WORK REQUIRED: Write out exactly the lines of the entries below from the one holding "membership after agreeing" to the one holding "Article 2 (Registration)", inclusive, and leave out all other lines.

++++ SOURCE DATA ++++

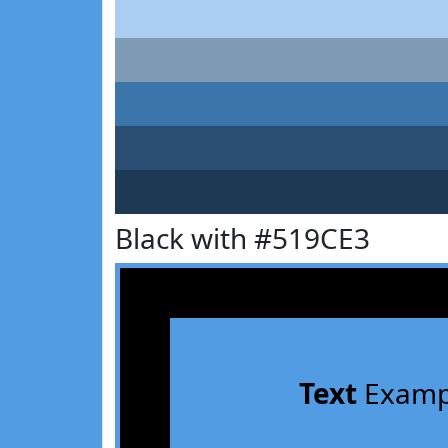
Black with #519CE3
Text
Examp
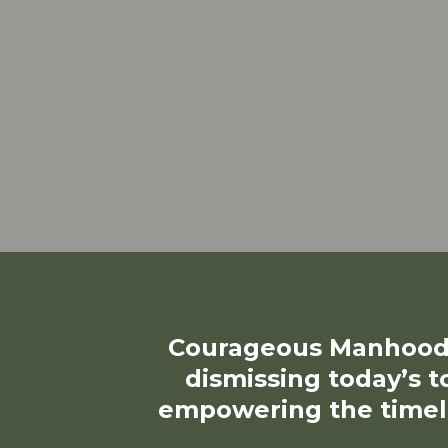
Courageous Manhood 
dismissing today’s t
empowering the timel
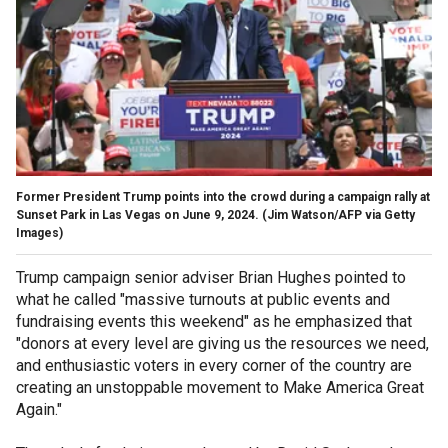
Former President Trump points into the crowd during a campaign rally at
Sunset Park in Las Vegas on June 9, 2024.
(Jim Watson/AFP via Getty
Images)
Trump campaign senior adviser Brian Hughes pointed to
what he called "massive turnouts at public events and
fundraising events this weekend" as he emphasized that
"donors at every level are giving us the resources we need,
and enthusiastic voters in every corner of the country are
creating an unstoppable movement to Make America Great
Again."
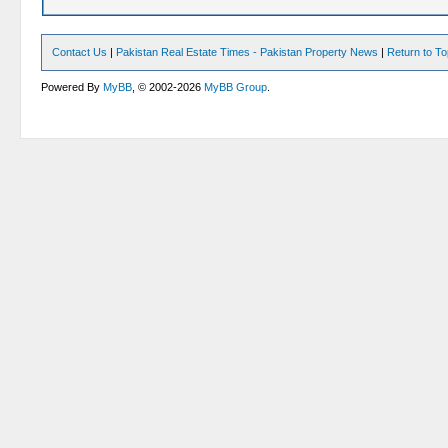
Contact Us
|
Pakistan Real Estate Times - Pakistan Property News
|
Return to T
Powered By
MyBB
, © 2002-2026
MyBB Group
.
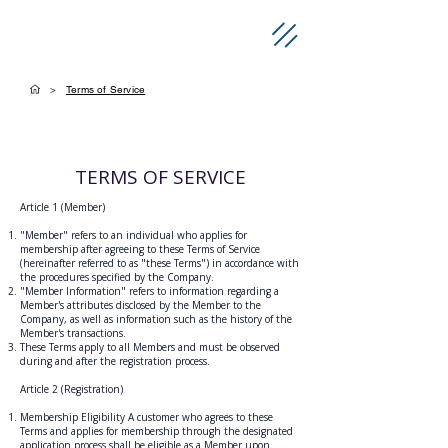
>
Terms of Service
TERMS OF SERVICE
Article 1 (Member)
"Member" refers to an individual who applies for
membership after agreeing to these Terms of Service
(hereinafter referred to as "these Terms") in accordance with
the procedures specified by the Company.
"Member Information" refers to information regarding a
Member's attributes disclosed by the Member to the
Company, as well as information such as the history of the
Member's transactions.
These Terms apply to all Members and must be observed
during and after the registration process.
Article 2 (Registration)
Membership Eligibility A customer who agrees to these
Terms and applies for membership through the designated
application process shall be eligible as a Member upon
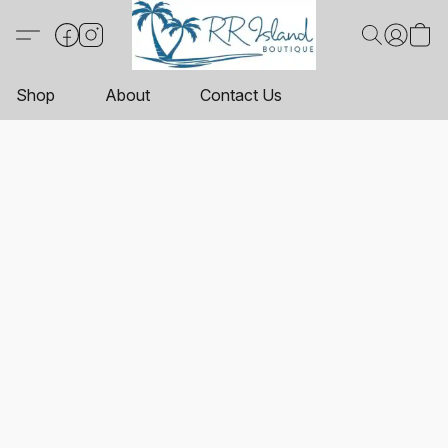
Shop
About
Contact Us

++++

RESPONSE BOX:
membership after agreeing to these Terms of Service
(hereinafter referred to as "these Terms") in accordance with
the procedures specified by the Company.
"Member Information" refers to information regarding a
Member's attributes disclosed by the Member to the
Company, as well as information such as the history of the
Member's transactions.
These Terms apply to all Members and must be observed
during and after the registration process.
Article 2 (Registration)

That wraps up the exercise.